### 4.1 Stackelberg game formulation

To solve the hierarchical coordinated anti-jamming channel access problem in the clustering network, a multi-leader multi-follower Stackelberg game is formulated firstly, where cluster heads act as multiple leaders of the game, while cluster members are followers. Besides, the proposed game model can be decomposed into multi-leader sub-game and multi-follower sub-game, as shown in Fig. 2.
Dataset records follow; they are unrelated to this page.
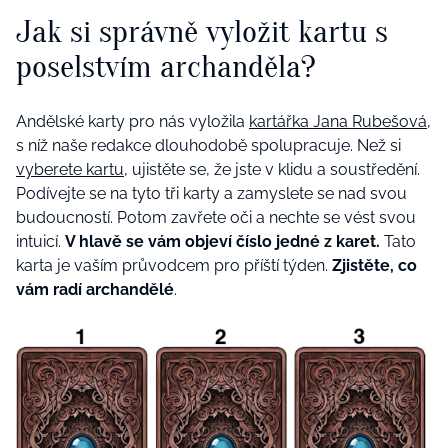
Jak si správně vyložit kartu s
poselstvím archanděla?
Andělské karty pro nás vyložila
kartářka Jana Rubešová
,
s níž naše redakce dlouhodobě spolupracuje. Než si
vyberete kartu
, ujistěte se, že jste v klidu a soustředění.
Podívejte se na tyto tři karty a zamyslete se nad svou
budoucností. Potom zavřete oči a nechte se vést svou
intuicí.
V hlavě se vám objeví číslo jedné z karet.
Tato
karta je vaším průvodcem pro příští týden.
Zjistěte, co
vám radí archandělé
.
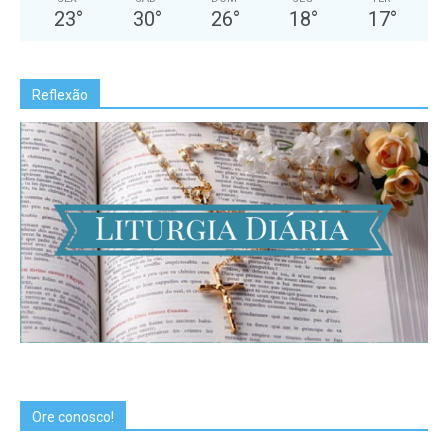
23
°
30
°
26
°
18
°
17
°
Reflexão
Ore conosco!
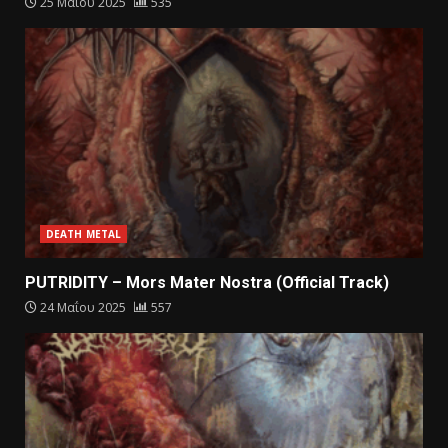
25 Μαΐου 2025
535
DEATH METAL
PUTRIDITY – Mors Mater Nostra (Official Track)
24 Μαΐου 2025
557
Considering the influence of the malicious, wide-band and dynamic jamming attacks, each cluster competes with the jammer to obtain available spectrum bands for its cluster members. Due to the dynamic characteristic of the jammer, the band selection strategies of each cluster need to be adjusted to adapt to the changing of the attacking strategies. After avoiding the malicious jamming bands, each cluster sends available band information to its cluster members. Then, users in the cluster access these available channels distributedly to coordinate the intra-cluster and inter-cluster conflicts. Mathematically, the game model is expressed as follows:

$$ {\mathcal{G}} = \left\{ {{\mathcal{H}},{{\left\{ {{{\mathcal{M}}_{h}}} \right\}}_{h \in {\mathcal{H}}}},{\mathcal{A}},{\mathcal{J}},{{\left\{ {{{\mathcal{A}}_{h}}} \right\}}_{h \in {\mathcal{H}}}},{{\left\{ {{U_{h}}} \right\}}_{h \in {\mathcal{H}}}},{{\left\{ {{u_{h,}}_{k}} \right\}}_{h \in {\mathcal{H}},k \in {{\mathcal{M}}_{h}}}},{{\mathcal{A}}_{j}}} \right\}, $$

(5)

where \({\mathcal {H}}\) is the cluster set, \({\left \{ {{{\mathcal {M}}_{h}}} \right \}_{h \in {\mathcal {H}}}}\) is the user set of each cluster, and \({\mathcal {J}}\) represents the jammer. \({\mathcal {A}}\) is the channel set of the clustering network, \({\left \{ {{{\mathcal {A}}_{h}}} \right \}_{h \in {\mathcal {H}}}}\) is the channel set of each cluster \(h \in {\mathcal {H}}\), and *U*_{h} is the utility function of cluster head *h*. *u*_{h,}_{k} is the utility function of the user *k* in the cluster *h*, which is the same as the throughput *R*_{h,k} shown in Eq. 1. In addition, \({{\mathcal {A}}_{j}}\) is the attack strategy set of the wide-band jammer.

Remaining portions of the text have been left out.